Modifié

Hélène Spierer, l'une des rares survivantes suisses des camps nazis

Hélène Spierer, l'une des rares Suissesses sauvées des camps nazis. [RTS]
Pour la première fois un livre tente de lever le voile sur les victimes suisses dans les camps de concentration nazis. / 19h30 / 3 min. / le 16 décembre 2019
Pour la première fois, un livre tente de lever le voile sur le nombre de Suisses déportés dans les camps de concentration nazis. Hélène Spierer en fait partie, mais contrairement à la plupart des victimes suisses de l’Holocauste, la Genevoise d’origine juive est restée en vie.

Le livre "Die Schweizer KZ-Häftlinge" paru aux Editions NZZ Libro est le premier ouvrage à dresser une liste vérifiée des personnes de nationalité suisse déportées dans les camps de concentration.

La plupart des 391 hommes, femmes et enfants recensés par les auteurs ont été arrêtés entre 1942 et 1944 en France et en Allemagne. Un quart d’entre eux étaient juifs.
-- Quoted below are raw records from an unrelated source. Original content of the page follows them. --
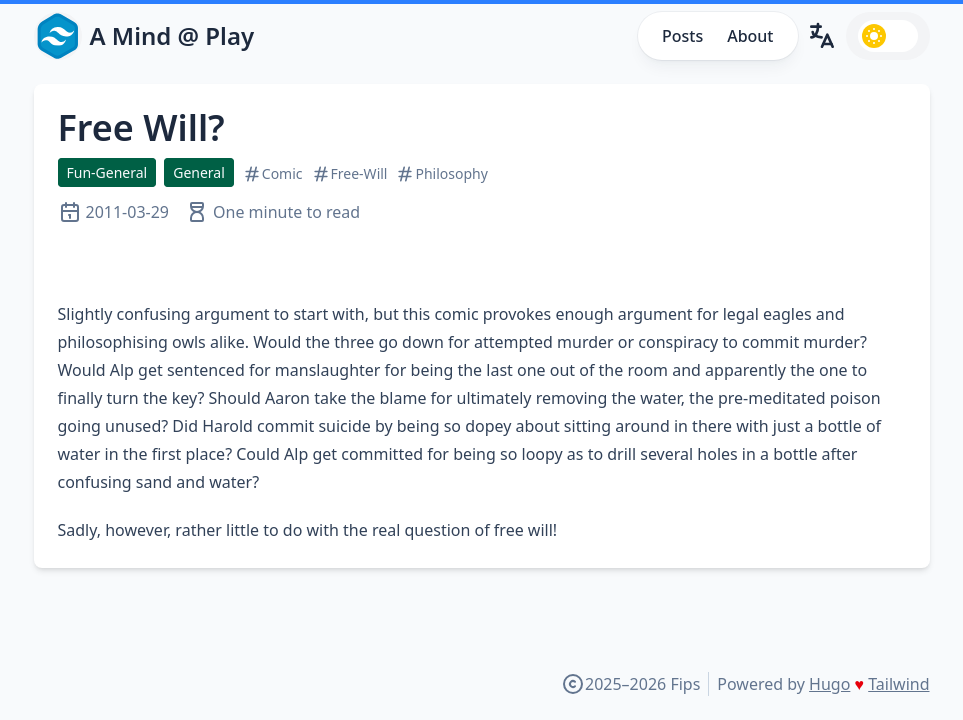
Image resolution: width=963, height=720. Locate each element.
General (199, 172)
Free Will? (141, 127)
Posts (682, 36)
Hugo (829, 684)
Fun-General (107, 172)
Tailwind (898, 684)
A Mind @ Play (172, 36)
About (750, 36)
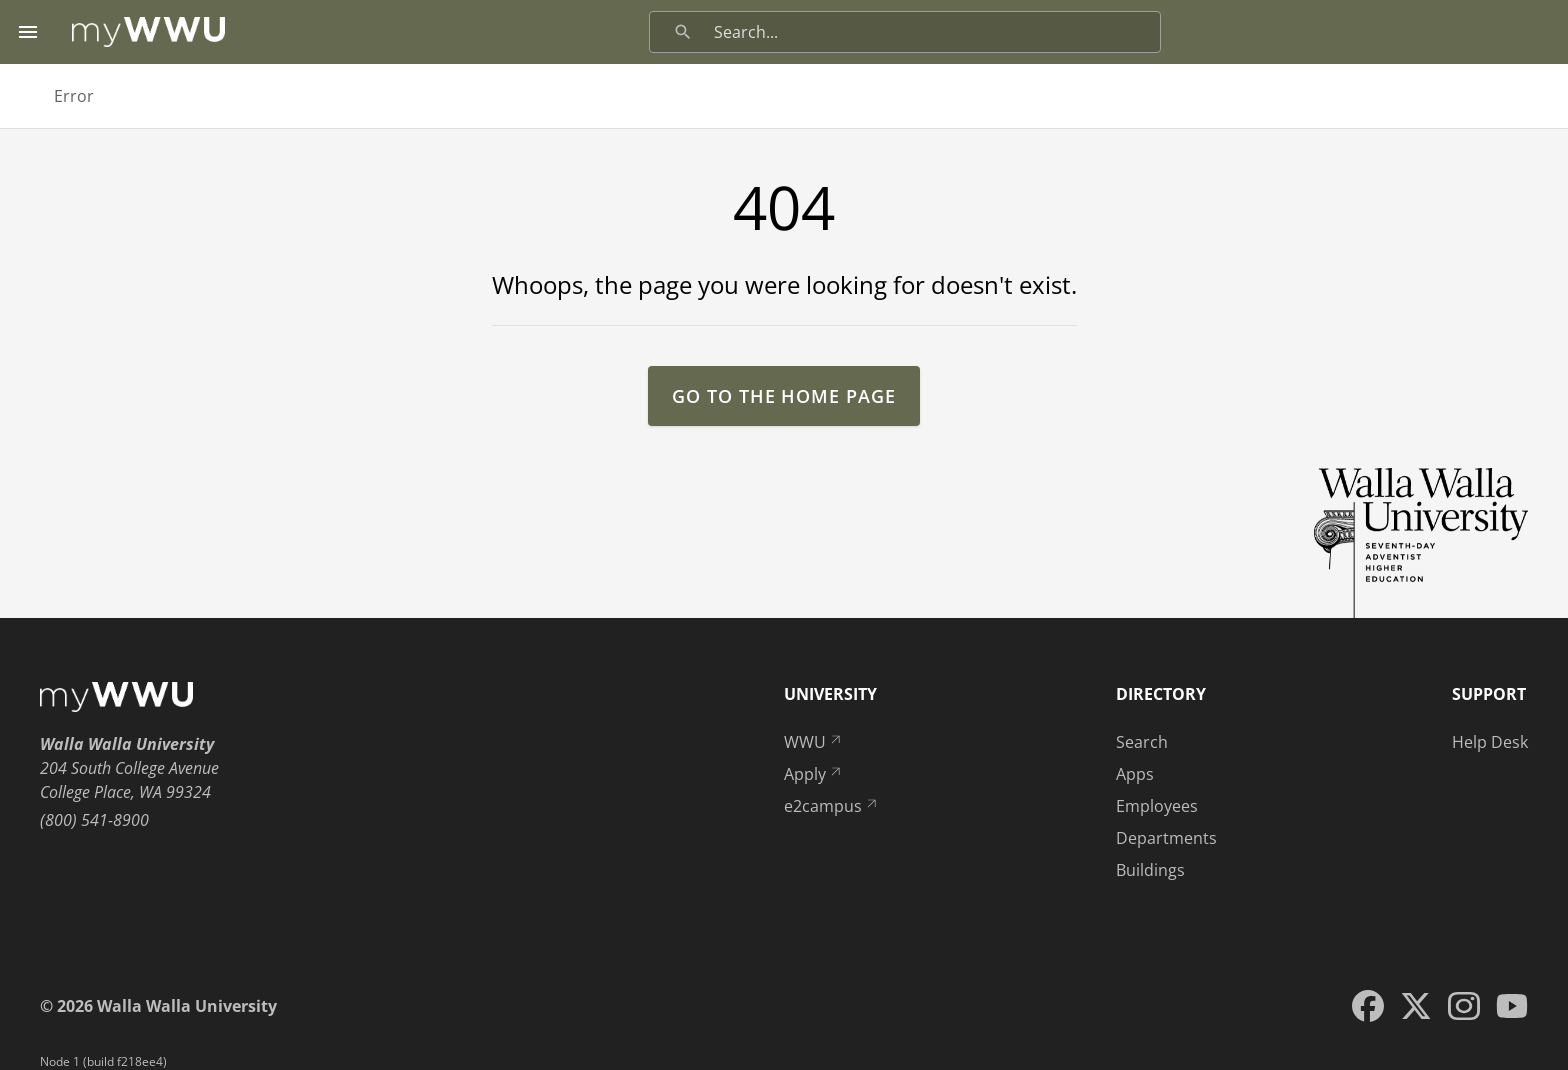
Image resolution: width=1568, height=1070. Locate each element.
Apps (1135, 774)
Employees (1157, 806)
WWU (814, 742)
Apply (814, 774)
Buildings (1150, 870)
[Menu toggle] (28, 32)
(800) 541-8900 (94, 820)
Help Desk (1490, 742)
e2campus (832, 806)
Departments (1166, 838)
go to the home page (783, 396)
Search (1142, 742)
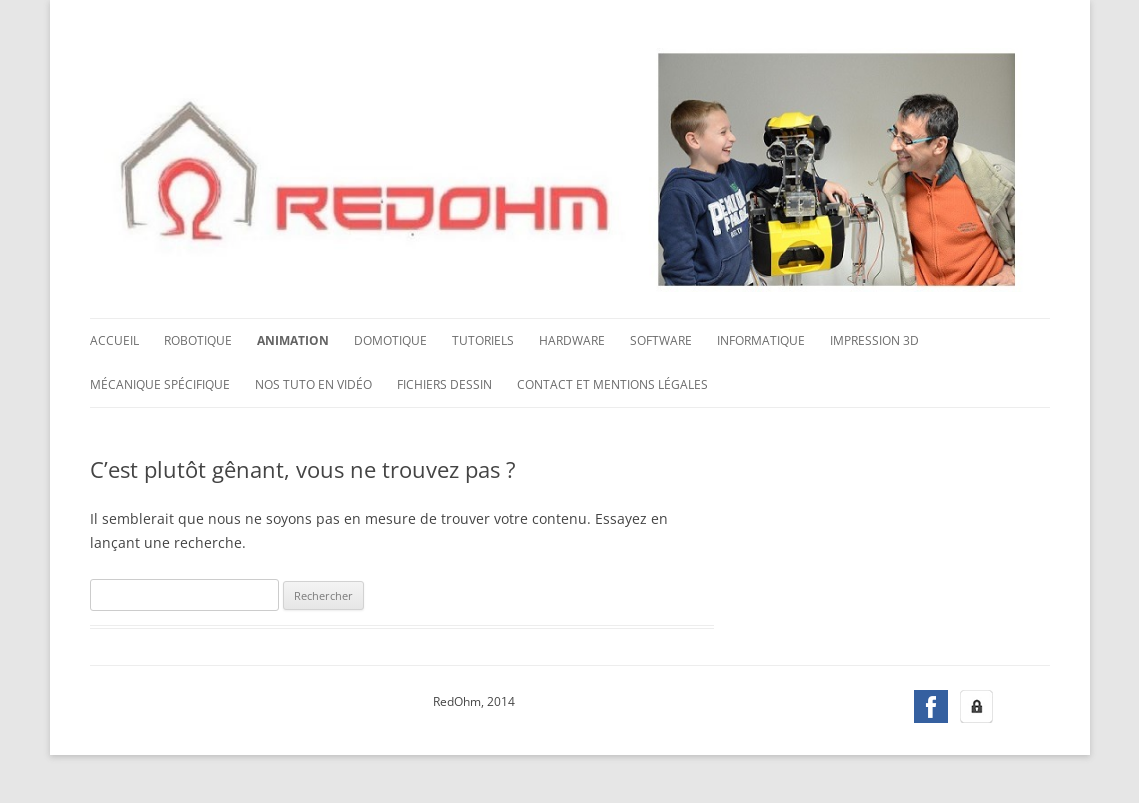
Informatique (761, 340)
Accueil (114, 340)
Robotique (198, 340)
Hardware (572, 340)
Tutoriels (483, 340)
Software (661, 340)
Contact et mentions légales (612, 384)
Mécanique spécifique (160, 384)
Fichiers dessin (444, 384)
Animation (293, 340)
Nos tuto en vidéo (313, 384)
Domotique (390, 340)
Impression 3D (874, 340)
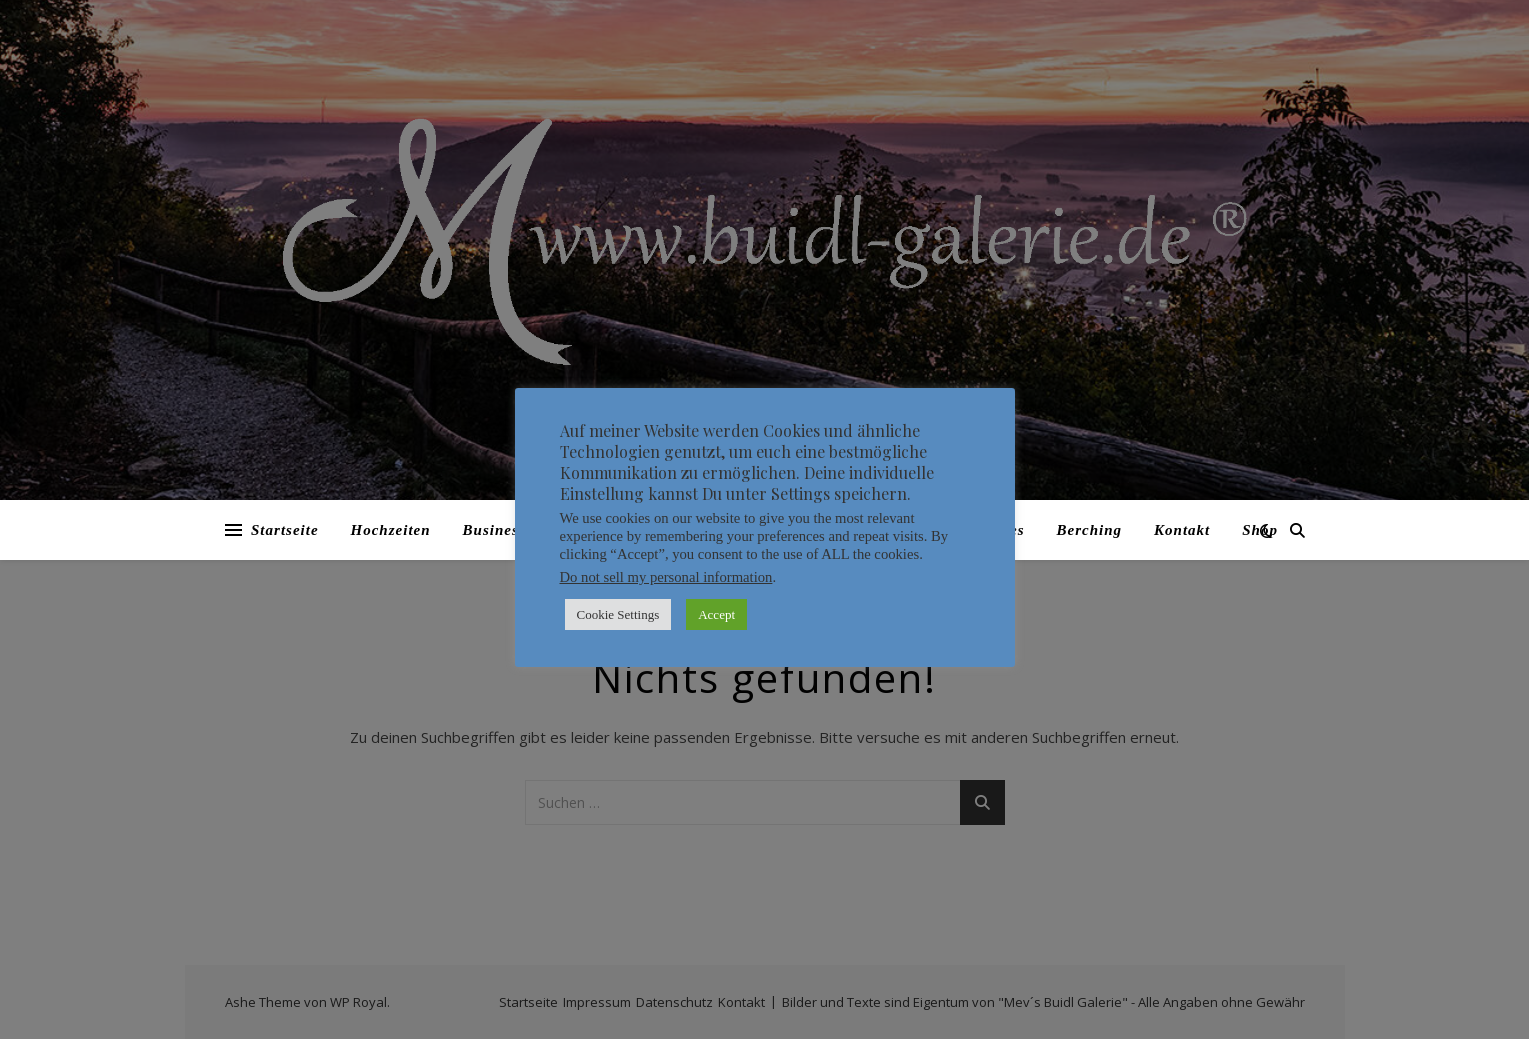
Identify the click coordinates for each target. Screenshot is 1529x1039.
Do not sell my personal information (666, 577)
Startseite (285, 530)
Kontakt (1182, 530)
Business (494, 530)
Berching (1090, 530)
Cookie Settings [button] (618, 614)
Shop (1260, 530)
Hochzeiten (391, 530)
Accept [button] (716, 614)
Parmi ces déportés figure Hélène Spierer, la fille du riche industriel du tabac Herman Spierer. Le 14 avril 1944, elle est arrêtée avec sa mère par des soldats allemands dans sa maison de Trieste, en Italie. Elle a alors 19 ans. Hélène, sa mère Vittoria et le peintre suisse Gino Parin passent d’abord quelques semaines à la prison de Trieste avant d’être transférés dans le camp de transit de Fossoli à Modène.

Fausses promesses

Le consulat suisse de Trieste est immédiatement alerté et parvient à obtenir des conditions de détention allégées pour les deux femmes. Les autorités italiennes assurent aux Suisses qu'elles seront bientôt reconduites à la frontière tessinoise.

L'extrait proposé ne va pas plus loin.